**Work task**
Repeat the data exactly, with every line included.

Data extracted from a collection:
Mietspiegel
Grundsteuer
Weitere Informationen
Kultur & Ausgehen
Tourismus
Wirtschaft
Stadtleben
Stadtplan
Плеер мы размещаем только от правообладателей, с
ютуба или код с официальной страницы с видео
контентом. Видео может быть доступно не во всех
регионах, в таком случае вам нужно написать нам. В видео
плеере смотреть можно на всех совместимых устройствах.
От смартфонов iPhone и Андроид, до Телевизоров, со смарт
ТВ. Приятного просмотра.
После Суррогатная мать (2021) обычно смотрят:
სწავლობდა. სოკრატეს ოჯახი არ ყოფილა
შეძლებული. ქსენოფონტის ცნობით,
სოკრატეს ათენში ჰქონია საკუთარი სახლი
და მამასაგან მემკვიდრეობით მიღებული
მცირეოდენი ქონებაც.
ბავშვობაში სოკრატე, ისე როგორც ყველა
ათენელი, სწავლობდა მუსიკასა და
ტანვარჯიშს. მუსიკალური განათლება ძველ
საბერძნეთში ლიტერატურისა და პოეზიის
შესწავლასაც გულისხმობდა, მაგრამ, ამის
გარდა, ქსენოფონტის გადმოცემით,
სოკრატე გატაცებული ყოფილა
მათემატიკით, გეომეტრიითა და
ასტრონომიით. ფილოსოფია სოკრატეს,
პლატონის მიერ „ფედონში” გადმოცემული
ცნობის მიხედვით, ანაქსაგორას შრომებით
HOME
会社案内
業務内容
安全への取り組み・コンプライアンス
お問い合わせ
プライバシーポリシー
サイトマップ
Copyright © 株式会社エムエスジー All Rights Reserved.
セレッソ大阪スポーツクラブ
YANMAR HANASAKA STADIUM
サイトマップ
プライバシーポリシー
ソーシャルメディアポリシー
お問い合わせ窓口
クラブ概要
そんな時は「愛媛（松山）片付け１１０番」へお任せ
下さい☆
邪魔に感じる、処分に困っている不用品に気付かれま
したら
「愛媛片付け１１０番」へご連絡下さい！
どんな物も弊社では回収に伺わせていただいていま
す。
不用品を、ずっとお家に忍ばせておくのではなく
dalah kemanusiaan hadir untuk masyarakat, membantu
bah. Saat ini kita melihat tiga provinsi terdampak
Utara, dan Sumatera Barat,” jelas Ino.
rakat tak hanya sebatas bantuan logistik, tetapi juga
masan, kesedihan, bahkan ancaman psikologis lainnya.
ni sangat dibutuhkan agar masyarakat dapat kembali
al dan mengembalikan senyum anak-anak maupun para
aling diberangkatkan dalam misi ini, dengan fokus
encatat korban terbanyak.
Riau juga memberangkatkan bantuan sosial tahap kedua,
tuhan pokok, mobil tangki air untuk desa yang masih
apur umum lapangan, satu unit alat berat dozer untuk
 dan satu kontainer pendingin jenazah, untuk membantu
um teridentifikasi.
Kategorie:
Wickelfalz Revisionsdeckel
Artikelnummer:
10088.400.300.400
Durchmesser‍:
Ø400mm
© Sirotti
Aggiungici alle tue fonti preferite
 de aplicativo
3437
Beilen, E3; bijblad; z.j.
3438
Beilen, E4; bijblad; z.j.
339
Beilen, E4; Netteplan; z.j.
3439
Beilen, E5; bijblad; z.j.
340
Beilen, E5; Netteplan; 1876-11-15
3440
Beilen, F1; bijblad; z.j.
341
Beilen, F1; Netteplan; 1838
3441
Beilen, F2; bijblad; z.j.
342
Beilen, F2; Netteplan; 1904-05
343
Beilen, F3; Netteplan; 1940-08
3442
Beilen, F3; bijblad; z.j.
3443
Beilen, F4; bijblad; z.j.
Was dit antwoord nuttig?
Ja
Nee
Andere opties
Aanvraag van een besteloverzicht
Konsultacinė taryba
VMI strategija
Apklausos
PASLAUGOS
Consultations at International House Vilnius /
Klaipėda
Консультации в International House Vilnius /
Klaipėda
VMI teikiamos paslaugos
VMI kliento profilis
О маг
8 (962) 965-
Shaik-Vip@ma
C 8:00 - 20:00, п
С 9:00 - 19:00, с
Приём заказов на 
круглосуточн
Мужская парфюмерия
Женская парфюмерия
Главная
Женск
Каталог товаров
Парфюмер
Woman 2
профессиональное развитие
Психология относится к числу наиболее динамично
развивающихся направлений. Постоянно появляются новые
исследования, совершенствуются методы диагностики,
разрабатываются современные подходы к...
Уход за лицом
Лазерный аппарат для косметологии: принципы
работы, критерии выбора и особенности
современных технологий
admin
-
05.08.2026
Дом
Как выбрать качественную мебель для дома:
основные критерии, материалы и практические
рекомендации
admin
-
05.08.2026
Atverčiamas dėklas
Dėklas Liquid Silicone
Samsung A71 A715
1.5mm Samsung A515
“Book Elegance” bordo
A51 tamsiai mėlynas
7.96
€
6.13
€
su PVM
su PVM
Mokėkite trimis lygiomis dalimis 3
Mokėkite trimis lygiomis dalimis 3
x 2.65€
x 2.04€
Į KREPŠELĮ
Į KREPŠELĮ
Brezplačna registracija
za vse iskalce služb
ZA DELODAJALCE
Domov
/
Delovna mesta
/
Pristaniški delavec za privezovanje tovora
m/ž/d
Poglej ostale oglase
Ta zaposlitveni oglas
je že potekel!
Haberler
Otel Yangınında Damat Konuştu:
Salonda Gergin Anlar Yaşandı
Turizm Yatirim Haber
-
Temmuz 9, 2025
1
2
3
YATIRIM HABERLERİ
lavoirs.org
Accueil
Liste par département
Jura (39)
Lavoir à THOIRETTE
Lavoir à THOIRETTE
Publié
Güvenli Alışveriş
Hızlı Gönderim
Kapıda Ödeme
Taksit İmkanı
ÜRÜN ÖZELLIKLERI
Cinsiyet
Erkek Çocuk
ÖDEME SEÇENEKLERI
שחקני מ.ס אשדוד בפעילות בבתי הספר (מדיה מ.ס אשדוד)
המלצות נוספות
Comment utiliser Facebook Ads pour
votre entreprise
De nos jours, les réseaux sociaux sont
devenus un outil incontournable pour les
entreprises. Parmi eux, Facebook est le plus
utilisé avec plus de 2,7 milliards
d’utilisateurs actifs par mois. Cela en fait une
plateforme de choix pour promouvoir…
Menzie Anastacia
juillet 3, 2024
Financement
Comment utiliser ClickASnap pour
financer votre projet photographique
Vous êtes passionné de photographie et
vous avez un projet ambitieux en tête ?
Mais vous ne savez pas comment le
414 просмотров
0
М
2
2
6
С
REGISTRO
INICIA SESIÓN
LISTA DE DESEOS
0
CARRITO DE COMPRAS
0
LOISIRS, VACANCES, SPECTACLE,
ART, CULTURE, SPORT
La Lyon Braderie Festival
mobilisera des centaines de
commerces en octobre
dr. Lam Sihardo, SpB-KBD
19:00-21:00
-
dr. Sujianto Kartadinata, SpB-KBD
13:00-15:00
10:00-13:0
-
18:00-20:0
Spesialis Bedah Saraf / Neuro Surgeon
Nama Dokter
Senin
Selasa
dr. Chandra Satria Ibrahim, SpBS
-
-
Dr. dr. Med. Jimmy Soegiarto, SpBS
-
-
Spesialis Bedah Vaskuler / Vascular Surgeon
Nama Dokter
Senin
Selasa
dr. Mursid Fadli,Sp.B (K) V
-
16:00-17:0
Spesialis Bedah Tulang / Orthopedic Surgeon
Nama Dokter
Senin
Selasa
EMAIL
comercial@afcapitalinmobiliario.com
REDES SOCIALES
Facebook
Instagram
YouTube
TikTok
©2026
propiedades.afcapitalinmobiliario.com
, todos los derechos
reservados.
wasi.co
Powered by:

**Solution to this problem**
Mietspiegel
Grundsteuer
Weitere Informationen
Kultur & Ausgehen
Tourismus
Wirtschaft
Stadtleben
Stadtplan
Плеер мы размещаем только от правообладателей, с
ютуба или код с официальной страницы с видео
контентом. Видео может быть доступно не во всех
регионах, в таком случае вам нужно написать нам. В видео
плеере смотреть можно на всех совместимых устройствах.
От смартфонов iPhone и Андроид, до Телевизоров, со смарт
ТВ. Приятного просмотра.
После Суррогатная мать (2021) обычно смотрят:
სწავლობდა. სოკრატეს ოჯახი არ ყოფილა
შეძლებული. ქსენოფონტის ცნობით,
სოკრატეს ათენში ჰქონია საკუთარი სახლი
და მამასაგან მემკვიდრეობით მიღებული
მცირეოდენი ქონებაც.
ბავშვობაში სოკრატე, ისე როგორც ყველა
ათენელი, სწავლობდა მუსიკასა და
ტანვარჯიშს. მუსიკალური განათლება ძველ
საბერძნეთში ლიტერატურისა და პოეზიის
შესწავლასაც გულისხმობდა, მაგრამ, ამის
გარდა, ქსენოფონტის გადმოცემით,
სოკრატე გატაცებული ყოფილა
მათემატიკით, გეომეტრიითა და
ასტრონომიით. ფილოსოფია სოკრატეს,
პლატონის მიერ „ფედონში” გადმოცემული
ცნობის მიხედვით, ანაქსაგორას შრომებით
HOME
会社案内
業務内容
安全への取り組み・コンプライアンス
お問い合わせ
プライバシーポリシー
サイトマップ
Copyright © 株式会社エムエスジー All Rights Reserved.
セレッソ大阪スポーツクラブ
YANMAR HANASAKA STADIUM
サイトマップ
プライバシーポリシー
ソーシャルメディアポリシー
お問い合わせ窓口
クラブ概要
そんな時は「愛媛（松山）片付け１１０番」へお任せ
下さい☆
邪魔に感じる、処分に困っている不用品に気付かれま
したら
「愛媛片付け１１０番」へご連絡下さい！
どんな物も弊社では回収に伺わせていただいていま
す。
不用品を、ずっとお家に忍ばせておくのではなく
dalah kemanusiaan hadir untuk masyarakat, membantu
bah. Saat ini kita melihat tiga provinsi terdampak
Utara, dan Sumatera Barat,” jelas Ino.
rakat tak hanya sebatas bantuan logistik, tetapi juga
masan, kesedihan, bahkan ancaman psikologis lainnya.
ni sangat dibutuhkan agar masyarakat dapat kembali
al dan mengembalikan senyum anak-anak maupun para
aling diberangkatkan dalam misi ini, dengan fokus
encatat korban terbanyak.
Riau juga memberangkatkan bantuan sosial tahap kedua,
tuhan pokok, mobil tangki air untuk desa yang masih
apur umum lapangan, satu unit alat berat dozer untuk
 dan satu kontainer pendingin jenazah, untuk membantu
um teridentifikasi.
Kategorie:
Wickelfalz Revisionsdeckel
Artikelnummer:
10088.400.300.400
Durchmesser‍:
Ø400mm
© Sirotti
Aggiungici alle tue fonti preferite
 de aplicativo
3437
Beilen, E3; bijblad; z.j.
3438
Beilen, E4; bijblad; z.j.
339
Beilen, E4; Netteplan; z.j.
3439
Beilen, E5; bijblad; z.j.
340
Beilen, E5; Netteplan; 1876-11-15
3440
Beilen, F1; bijblad; z.j.
341
Beilen, F1; Netteplan; 1838
3441
Beilen, F2; bijblad; z.j.
342
Beilen, F2; Netteplan; 1904-05
343
Beilen, F3; Netteplan; 1940-08
3442
Beilen, F3; bijblad; z.j.
3443
Beilen, F4; bijblad; z.j.
Was dit antwoord nuttig?
Ja
Nee
Andere opties
Aanvraag van een besteloverzicht
Konsultacinė taryba
VMI strategija
Apklausos
PASLAUGOS
Consultations at International House Vilnius /
Klaipėda
Консультации в International House Vilnius /
Klaipėda
VMI teikiamos paslaugos
VMI kliento profilis
О маг
8 (962) 965-
Shaik-Vip@ma
C 8:00 - 20:00, п
С 9:00 - 19:00, с
Приём заказов на 
круглосуточн
Мужская парфюмерия
Женская парфюмерия
Главная
Женск
Каталог товаров
Парфюмер
Woman 2
профессиональное развитие
Психология относится к числу наиболее динамично
развивающихся направлений. Постоянно появляются новые
исследования, совершенствуются методы диагностики,
разрабатываются современные подходы к...
Уход за лицом
Лазерный аппарат для косметологии: принципы
работы, критерии выбора и особенности
современных технологий
admin
-
05.08.2026
Дом
Как выбрать качественную мебель для дома:
основные критерии, материалы и практические
рекомендации
admin
-
05.08.2026
Atverčiamas dėklas
Dėklas Liquid Silicone
Samsung A71 A715
1.5mm Samsung A515
“Book Elegance” bordo
A51 tamsiai mėlynas
7.96
€
6.13
€
su PVM
su PVM
Mokėkite trimis lygiomis dalimis 3
Mokėkite trimis lygiomis dalimis 3
x 2.65€
x 2.04€
Į KREPŠELĮ
Į KREPŠELĮ
Brezplačna registracija
za vse iskalce služb
ZA DELODAJALCE
Domov
/
Delovna mesta
/
Pristaniški delavec za privezovanje tovora
m/ž/d
Poglej ostale oglase
Ta zaposlitveni oglas
je že potekel!
Haberler
Otel Yangınında Damat Konuştu:
Salonda Gergin Anlar Yaşandı
Turizm Yatirim Haber
-
Temmuz 9, 2025
1
2
3
YATIRIM HABERLERİ
lavoirs.org
Accueil
Liste par département
Jura (39)
Lavoir à THOIRETTE
Lavoir à THOIRETTE
Publié
Güvenli Alışveriş
Hızlı Gönderim
Kapıda Ödeme
Taksit İmkanı
ÜRÜN ÖZELLIKLERI
Cinsiyet
Erkek Çocuk
ÖDEME SEÇENEKLERI
שחקני מ.ס אשדוד בפעילות בבתי הספר (מדיה מ.ס אשדוד)
המלצות נוספות
Comment utiliser Facebook Ads pour
votre entreprise
De nos jours, les réseaux sociaux sont
devenus un outil incontournable pour les
entreprises. Parmi eux, Facebook est le plus
utilisé avec plus de 2,7 milliards
d’utilisateurs actifs par mois. Cela en fait une
plateforme de choix pour promouvoir…
Menzie Anastacia
juillet 3, 2024
Financement
Comment utiliser ClickASnap pour
financer votre projet photographique
Vous êtes passionné de photographie et
vous avez un projet ambitieux en tête ?
Mais vous ne savez pas comment le
414 просмотров
0
М
2
2
6
С
REGISTRO
INICIA SESIÓN
LISTA DE DESEOS
0
CARRITO DE COMPRAS
0
LOISIRS, VACANCES, SPECTACLE,
ART, CULTURE, SPORT
La Lyon Braderie Festival
mobilisera des centaines de
commerces en octobre
dr. Lam Sihardo, SpB-KBD
19:00-21:00
-
dr. Sujianto Kartadinata, SpB-KBD
13:00-15:00
10:00-13:0
-
18:00-20:0
Spesialis Bedah Saraf / Neuro Surgeon
Nama Dokter
Senin
Selasa
dr. Chandra Satria Ibrahim, SpBS
-
-
Dr. dr. Med. Jimmy Soegiarto, SpBS
-
-
Spesialis Bedah Vaskuler / Vascular Surgeon
Nama Dokter
Senin
Selasa
dr. Mursid Fadli,Sp.B (K) V
-
16:00-17:0
Spesialis Bedah Tulang / Orthopedic Surgeon
Nama Dokter
Senin
Selasa
EMAIL
comercial@afcapitalinmobiliario.com
REDES SOCIALES
Facebook
Instagram
YouTube
TikTok
©2026
propiedades.afcapitalinmobiliario.com
, todos los derechos
reservados.
wasi.co
Powered by:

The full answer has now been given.